Thanks all for the advice, ordered it on monday and got it yesterday, sound is good and the radio is handy
I also got 2% off using the voucher code on the site.
Thanks again everybody


----------



## blacknight (23 Aug 2006)

I'm still waiting on mine .....


----------



## whackin (24 Aug 2006)

I bought an I Audio x5L and I swear by it. It has a 35 hour battery life, and can play video, has a radio and mine holds 20gig. I've had no hassle with it whatsoever.


----------



## Darth Vader (14 Nov 2006)

Can you use these types in the gym? I was originally told that only a Flash memory MP3 would be suitable for use in the gym but then I was told that any mp3 can be used, they are not as fragile as you would think and that I should just consider the weight of the mp3, for convenience sake.

So now I am considering a 8gb ipod.  But for the difference in price, i'm still considering something with more memory, which would be heavier / chunkier.

Do these I-River 20gb's work ok while exercising?


----------



## CCOVICH (14 Nov 2006)

I would say you could have problems with a 20GB version when jogging etc.


----------



## Darth Vader (14 Nov 2006)

yeah, thats what i figured. I was shown an ipod in the shop and it was small and light and i doubt it would get in your way when jogging etc. My main concern was that using these in the gym would damage them but it seems they are not as fragile as I thought an an (non-flash memory) ipod will do the job.


----------



## Ballyman (16 Nov 2006)

I wouldn't use a Hard Drive palyer in the gym, regardless of what anyone tells you. 
It's still a spinning HD so jumping up and down is not going to be good for it. What I would do is buy the 20/40GB iRiver for normal use and music storage and have a cheap crappy 256/512MB Flash Player for use at the gym. You can change the music on the Flash player every time you go if you want!!
Just remember, would you jump up and down with your laptop if it was running?? I think not!!


----------



## DrMoriarty (16 Nov 2006)

I'd definitely second that — a cheap flash memory player for the gym, and a separate 20/40Gb job for storing the collection/bringing on hols, etc.

Curry's are doing a  for €39.99 at the moment — that'll hold about 600 tracks at a time, which should be plenty for the gym, and will hardly break the bank...


----------



## CCOVICH (16 Nov 2006)

DrMoriarty said:


> Curry's are doing a  for €39.99 at the moment — that'll hold about 600 tracks at a time, which should be plenty for the gym, and will hardly break the bank...


 

You've seen this in Eire Dr. M?


----------



## DrMoriarty (16 Nov 2006)

Not in-store, but there was a half-page ad in one of last Sunday's papers. I remember cursing the 1Gb player I'd recently paid €34.99 for in Argos...!  

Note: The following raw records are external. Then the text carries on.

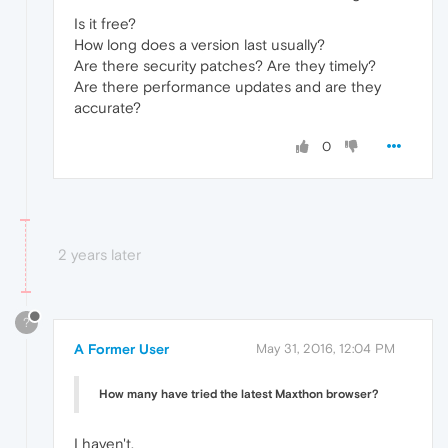
Is it free?
How long does a version last usually?
Are there security patches? Are they timely?
Are there performance updates and are they
accurate?
0
2 years later
?
A Former User
May 31, 2016, 12:04 PM
How many have tried the latest Maxthon browser?
I haven't.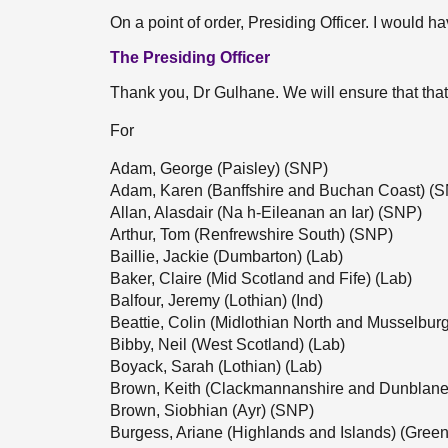
On a point of order, Presiding Officer. I would ha
The Presiding Officer
Thank you, Dr Gulhane. We will ensure that that
For
Adam, George (Paisley) (SNP)
Adam, Karen (Banffshire and Buchan Coast) (
Allan, Alasdair (Na h-Eileanan an Iar) (SNP)
Arthur, Tom (Renfrewshire South) (SNP)
Baillie, Jackie (Dumbarton) (Lab)
Baker, Claire (Mid Scotland and Fife) (Lab)
Balfour, Jeremy (Lothian) (Ind)
Beattie, Colin (Midlothian North and Musselbur
Bibby, Neil (West Scotland) (Lab)
Boyack, Sarah (Lothian) (Lab)
Brown, Keith (Clackmannanshire and Dunblane
Brown, Siobhian (Ayr) (SNP)
Burgess, Ariane (Highlands and Islands) (Green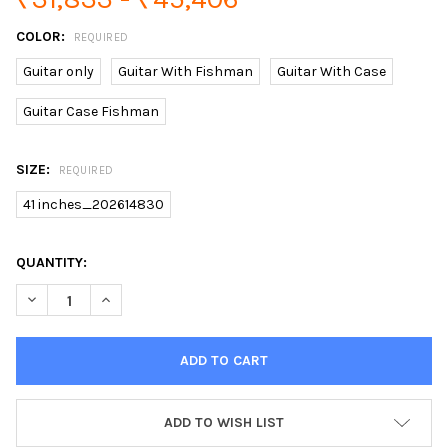
COLOR:
REQUIRED
Guitar only
Guitar With Fishman
Guitar With Case
Guitar Case Fishman
SIZE:
REQUIRED
41 inches_202614830
CURRENT
QUANTITY:
STOCK:
DECREASE QUANTITY OF NEW ACOUSTIC GUITAR J45 GUITAR AC
INCREASE QUANTITY OF NEW ACOUSTIC GUITAR J45 
ADD TO WISH LIST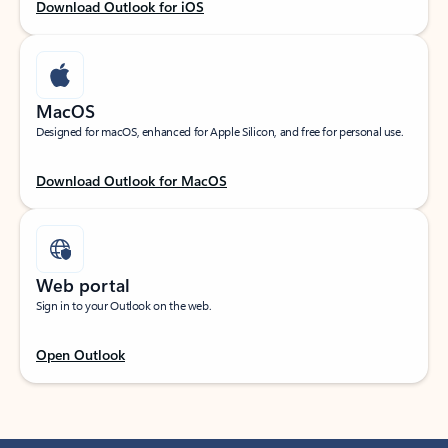
Download Outlook for iOS
MacOS
Designed for macOS, enhanced for Apple Silicon, and free for personal use.
Download Outlook for MacOS
Web portal
Sign in to your Outlook on the web.
Open Outlook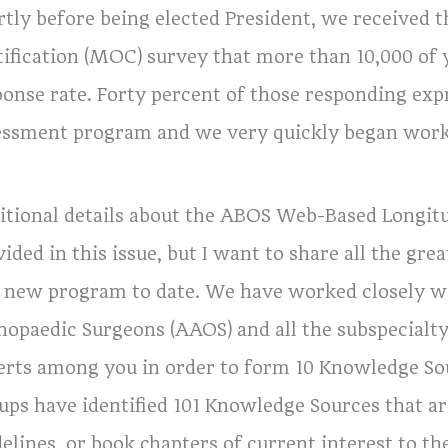
rtly before being elected President, we received t
tification (MOC) survey that more than 10,000 of
ponse rate. Forty percent of those responding expr
essment program and we very quickly began work 
itional details about the ABOS Web-Based Longi
vided in this issue, but I want to share all the g
s new program to date. We have worked closely 
hopaedic Surgeons (AAOS) and all the subspecialty 
erts among you in order to form 10 Knowledge S
ups have identified 101 Knowledge Sources that are
elines, or book chapters of current interest to t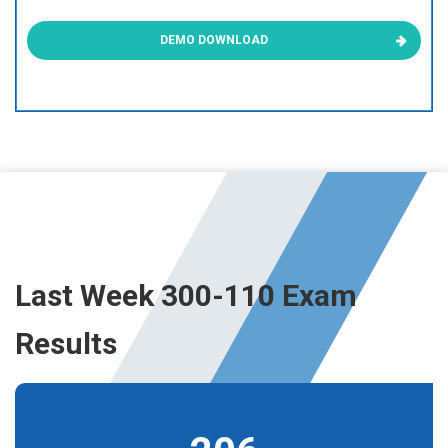
DEMO DOWNLOAD
Last Week 300-110 Exam
Results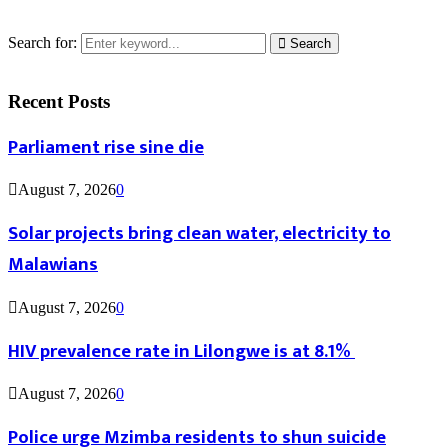
Search for:
Search
Recent Posts
Parliament rise sine die
August 7, 2026
0
Solar projects bring clean water, electricity to
Malawians
August 7, 2026
0
HIV prevalence rate in Lilongwe is at 8.1%
August 7, 2026
0
Police urge Mzimba residents to shun suicide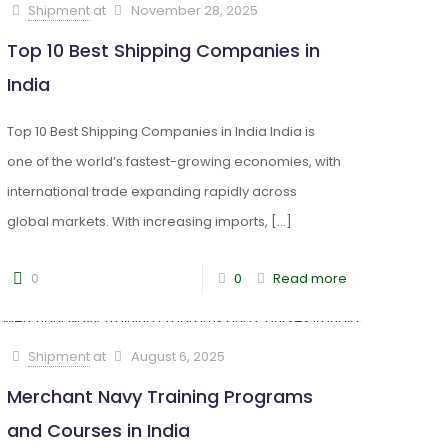
Shipment
at
November 28, 2025
Top 10 Best Shipping Companies in
India
Top 10 Best Shipping Companies in India India is
one of the world’s fastest-growing economies, with
international trade expanding rapidly across
global markets. With increasing imports,
[…]
0
0
Read more
Shipment
at
August 6, 2025
Merchant Navy Training Programs
and Courses in India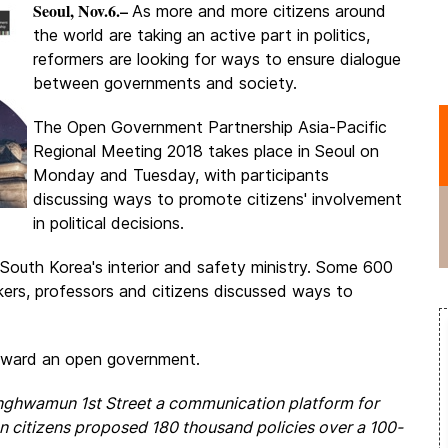
Seoul, Nov.6.–
As more and more citizens around
the world are taking an active part in politics,
reformers are looking for ways to ensure dialogue
between governments and society.
The Open Government Partnership Asia-Pacific
Regional Meeting 2018 takes place in Seoul on
Monday and Tuesday, with participants
discussing ways to promote citizens' involvement
in political decisions.
South Korea's interior and safety ministry. Some 600
akers, professors and citizens discussed ways to
toward an open government.
nghwamun 1st Street a communication platform for
 citizens proposed 180 thousand policies over a 100-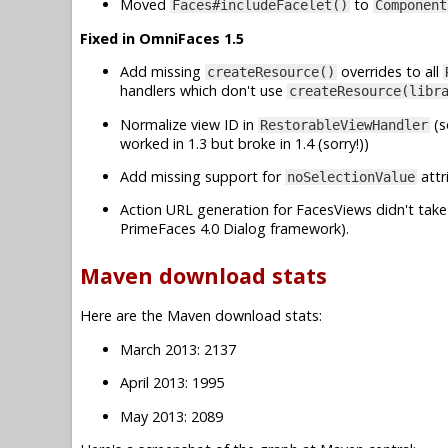
Moved
to
Faces#includeFacelet()
Component
Fixed in OmniFaces 1.5
Add missing
overrides to all
createResource()
handlers which don't use
createResource(libr
Normalize view ID in
(s
RestorableViewHandler
worked in 1.3 but broke in 1.4 (sorry!))
Add missing support for
attr
noSelectionValue
Action URL generation for FacesViews didn't take 
PrimeFaces 4.0 Dialog framework).
Maven download stats
Here are the Maven download stats:
March 2013: 2137
April 2013: 1995
May 2013: 2089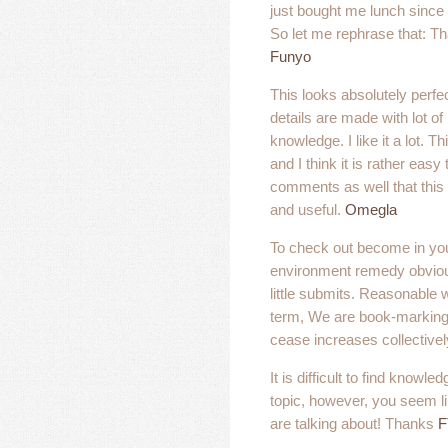
just bought me lunch since I
So let me rephrase that: Th
Funyo
This looks absolutely perfec
details are made with lot o
knowledge. I like it a lot. T
and I think it is rather easy
comments as well that this p
and useful.
Omegla
To check out become in you
environment remedy obviou
little submits. Reasonable 
term, We are book-marking 
cease increases collectivel
It is difficult to find knowle
topic, however, you seem 
are talking about! Thanks
F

A quick call to your local Currys branch should confirm? (the Currys.ie site has been 'coming soon' for about a year now!)


----------



## pansyflower (19 Nov 2006)

You can buy direct from [broken link removed]
The link doesn't work.


----------



## pansyflower (19 Nov 2006)

pansyflower said:


> You can buy direct from [broken link removed]

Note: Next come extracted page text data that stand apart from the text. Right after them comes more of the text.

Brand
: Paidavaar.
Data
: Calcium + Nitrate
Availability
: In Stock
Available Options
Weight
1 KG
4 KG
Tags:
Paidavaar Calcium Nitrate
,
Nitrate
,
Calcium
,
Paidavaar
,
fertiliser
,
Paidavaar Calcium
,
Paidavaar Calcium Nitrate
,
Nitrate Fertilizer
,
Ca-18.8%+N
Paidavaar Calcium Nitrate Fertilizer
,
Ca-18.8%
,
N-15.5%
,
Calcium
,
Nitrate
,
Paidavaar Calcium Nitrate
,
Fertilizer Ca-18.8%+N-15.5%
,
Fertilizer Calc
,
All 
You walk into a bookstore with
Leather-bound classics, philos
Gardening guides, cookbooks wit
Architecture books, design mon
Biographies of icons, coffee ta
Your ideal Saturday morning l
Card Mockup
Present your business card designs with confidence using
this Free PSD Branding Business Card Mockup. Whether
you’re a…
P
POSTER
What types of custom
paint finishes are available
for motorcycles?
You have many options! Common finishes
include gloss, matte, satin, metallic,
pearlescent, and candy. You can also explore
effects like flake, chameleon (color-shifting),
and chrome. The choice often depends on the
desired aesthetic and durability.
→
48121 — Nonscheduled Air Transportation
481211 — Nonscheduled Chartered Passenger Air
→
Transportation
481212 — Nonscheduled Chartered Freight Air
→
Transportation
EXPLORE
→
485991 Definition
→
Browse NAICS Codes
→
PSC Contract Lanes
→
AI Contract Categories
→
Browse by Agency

The link doesn't work now.


----------



## blacknight (19 Nov 2006)

pansyflower said:


> The link doesn't work now.


Works fine for me


----------



## MonsieurBond (20 Nov 2006)

DrMoriarty said:


> Not in-store, but there was a half-page ad in one of last Sunday's papers. I remember cursing the 1Gb player I'd recently paid €34.99 for in Argos...!
> 
> A quick call to your local Currys branch should confirm? (the Currys.ie site has been 'coming soon' for about a year now!)



What's the model number? The 1GB Flash players on the iRiver are c. €150 for which price you can get the much cooler and slimmer iPod nano.

The new iPod Shuffle is €90 but doesn't have a screen.

I personally think the iPod is worth paying a little more for the coolness, excellent design and reasonable features. Plus, in this world of incompatible players, you are kind of stuck with the brand you start out with - in my experience, sticking with iPods, you won't go too far wrong in terms of upgrading or buying a 2nd player down the line.

Just my 10c worth.


----------



## DrMoriarty (20 Nov 2006)

Apparently Peats are now doing the 6gb iRiver H10 for €150— personally I'd go for that over the 4Gb Nano.

 is the Currys 2Gb cheapo. Not bad for a stocking-filler!


----------